Hi there. Sorry for the delay — we lost power and just got it back. The lentils are cooked as mentioned in the post. The grain is just flour so it’s not cooked. Since the beans are cooked, yes, they are boiled after sprouting. Please tell me what is unclear. I just added one ingredient step to help with it. I didn’t write the recipe–it’s a guest post. I can try to go back and redo it. Thanks for the suggestions.
Hi! This recipe sounds amaaazing!! I don’t use oils, so could i just leave it out?
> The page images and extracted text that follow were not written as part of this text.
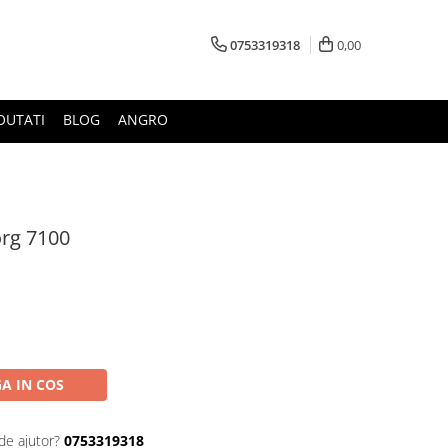
0753319318
0,00
OUTATI
BLOG
ANGRO
org 7100
A IN COS
de ajutor?
0753319318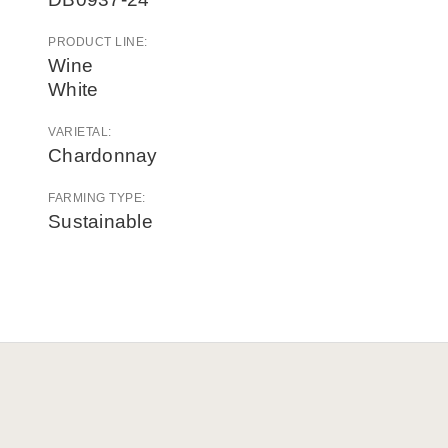
PRODUCT LINE:
Wine
White
VARIETAL:
Chardonnay
FARMING TYPE:
Sustainable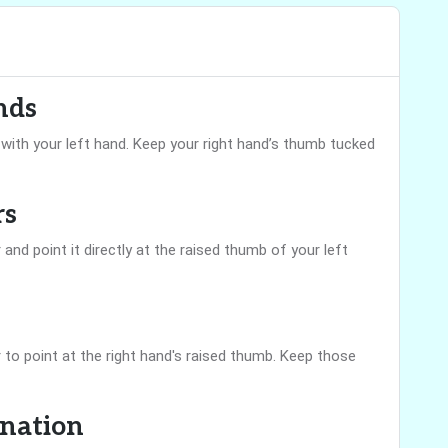
nds
’ with your left hand. Keep your right hand’s thumb tucked
rs
 and point it directly at the raised thumb of your left
r to point at the right hand's raised thumb. Keep those
ination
Should i add instead some extra liquids(water)?
Can’t wait to try these!!
I haven’t tried these without water–I would think that something else would work better like maybe some applesauce? Not sure it will work but you can try and hope you like them!
I am looking for a cracker I can take on a long distance 3-week ocean kayak trip. These sound great, but what would be a reasonable expectation for shelf life? If I am careful to fully dry them, how long would they last in summer outside the fridge?
Thanks!
Hi there – I can’t make a solid shelf life claim esp bc your summer temp / humidity will differ than others. I personally wouldn’t worry about 3 weeks but can’t be sure – have a great trip!!
Thanks, I’ll be trying them this summer in Tasmania.
I made my first batch today, and they turned out fantastic – better than I could have imagined. I’m having some difficulty not eating them all now. I actually did two half batches, and in one batch I added whey protein powder, which made the batter easier to work with and produced a less friable result (maybe whey isn’t vegan).
So great!!! This makes me really happy to hear. No, it isn’t vegan. You could add in a little vegan protein instead. What do you mean by friable? Thanks!